Old Man Mellencamp

Tuesday, John Mellencamp called the Internet “the most dangerous thing invented since the Atomic bomb,” and railed against its impact on music, including mp3s. He said of remastered Beatles track:

[Y]ou could barely even recognize it as the same song. You could tell it was those guys singing, but the warmth and quality of what the artist intended for us to hear was so vastly different.

Note to self for when I grow old: Any contrast that starts with some variation of “In my day” – which the reference to the Beatles is here – is always going to make me sound cranky and out of touch. I’m willing to accept that professional musicians who’ve spent time in studios hear the details of sound better than us laypeople. Still, Berry Gordy understood that what mattered was how music sounded to us, and he legendarily took mixes to see what they sounded like in cars, where so much of his audience would hear them.

OffBeat contributor Alex Cook wrote me, saying:

My formative years were spent with used records, 2nd generation tapes and third-hand equipment and I thought CD’s were a godsend quality-wise when they came out. It was like hearing the music instead of the record, and I can’t really hear a huge drop off with mp3’s.

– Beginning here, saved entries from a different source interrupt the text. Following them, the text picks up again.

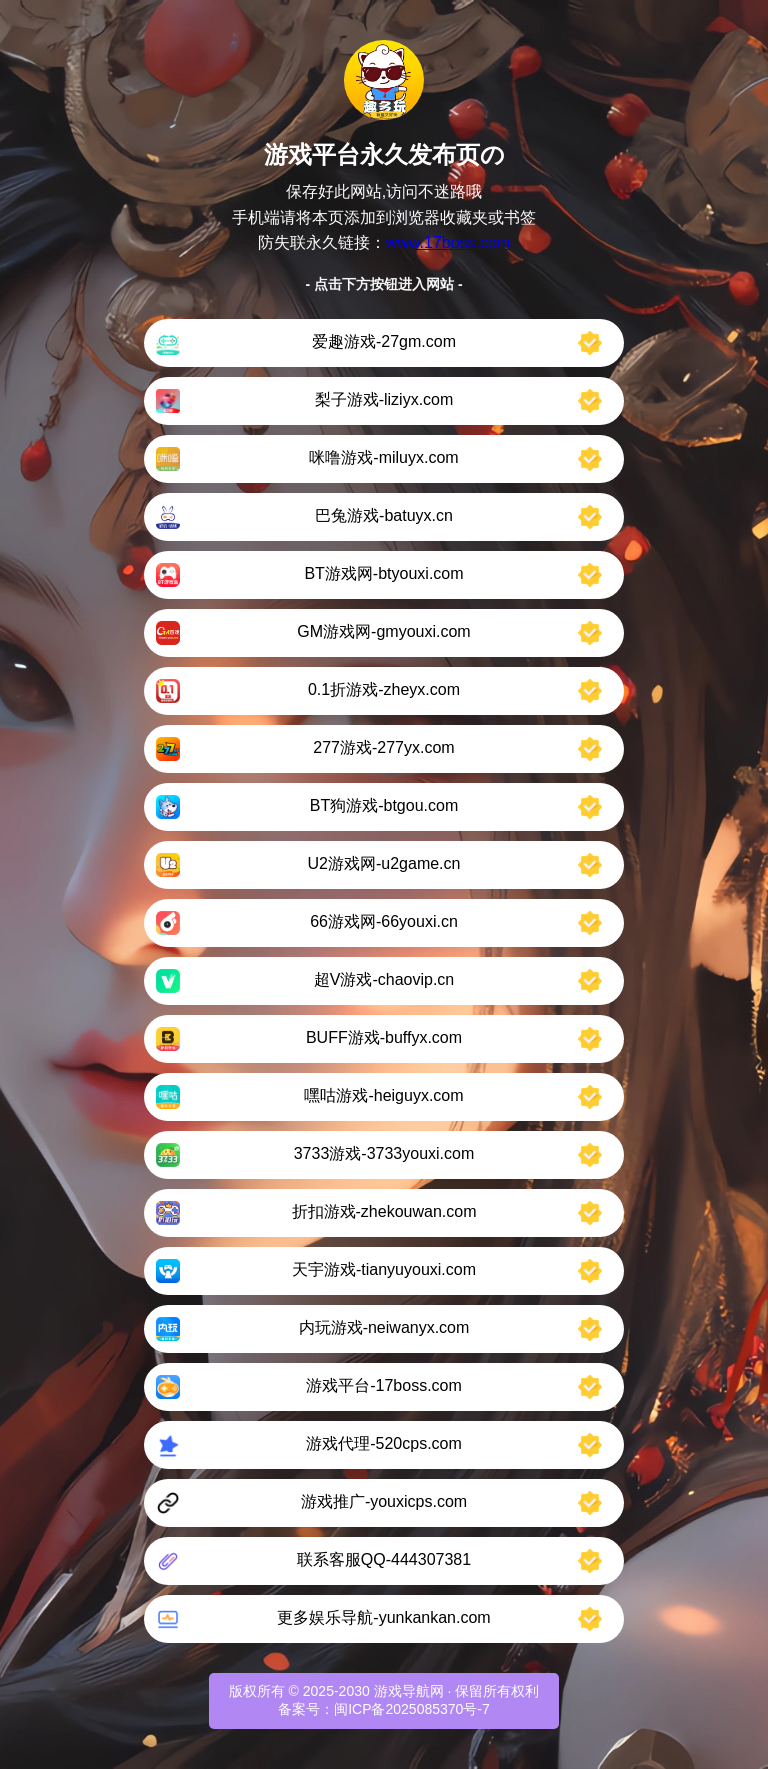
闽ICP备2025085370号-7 (412, 1709)
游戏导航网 (409, 1691)
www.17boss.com (448, 242)
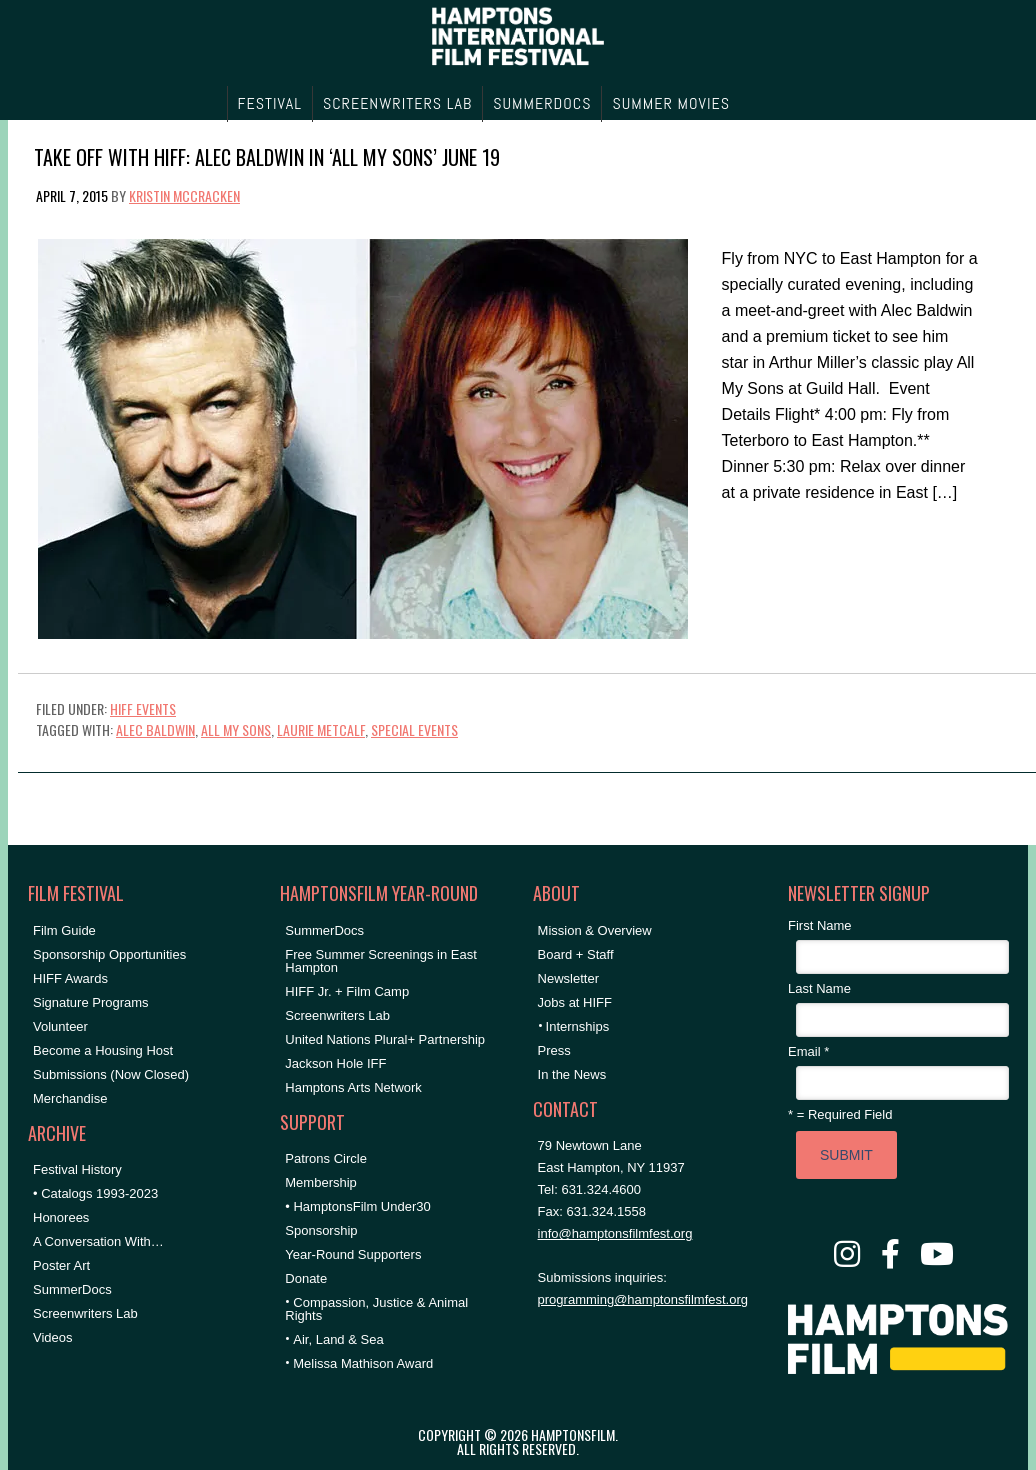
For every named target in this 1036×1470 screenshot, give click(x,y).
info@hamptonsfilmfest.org (615, 1233)
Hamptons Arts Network (353, 1087)
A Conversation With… (98, 1241)
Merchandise (70, 1098)
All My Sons (236, 729)
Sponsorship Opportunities (109, 954)
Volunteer (60, 1026)
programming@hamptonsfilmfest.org (643, 1299)
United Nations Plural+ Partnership (385, 1039)
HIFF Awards (70, 978)
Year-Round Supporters (353, 1254)
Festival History (77, 1169)
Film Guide (64, 930)
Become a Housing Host (103, 1050)
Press (554, 1050)
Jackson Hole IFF (335, 1063)
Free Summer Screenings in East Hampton (380, 961)
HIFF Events (143, 708)
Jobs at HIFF (575, 1002)
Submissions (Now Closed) (111, 1074)
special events (414, 729)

My experience was similar. I’ve never owned a kick-ass stereo, listen to a lot of music on the factory-installed stereo in my car, and I once did a campus radio show called “Stars on Scratchy 45s” that specialized in vinyl with surface noise. Any time I hear the We Five’s “You Were on My Mind” without some bacon popping, I think something’s missing.

I’d also buy the anti-mp3 argument more if that wasn’t the way more record companies sent out promos that way. That almost forces me to review through computer speakers, earbuds or earphones, none of which seem like solutions that would make Mellencamp happy.

I believe there are qualities to the sound that I need better equipment to appreciate, and I believe that I’d have a better appreciation of some albums if I heard everything the artist put there, and heard it the way he or she intended. When Rykodisc released a remastered David Bowie’s Ziggy Stardust, I heard a 12-string guitar I’d never heard on my vinyl copy. But the 12-string was a detail, and the combination of those songs and those performances made the album something that could withstand a buried 12-string guitar for years.

I can’t speak to the remastered Beatles albums that offended Mellencamp so, but mp3s and the Internet aren’t doing anywhere near as much damage to the music business as the companies and artists did first.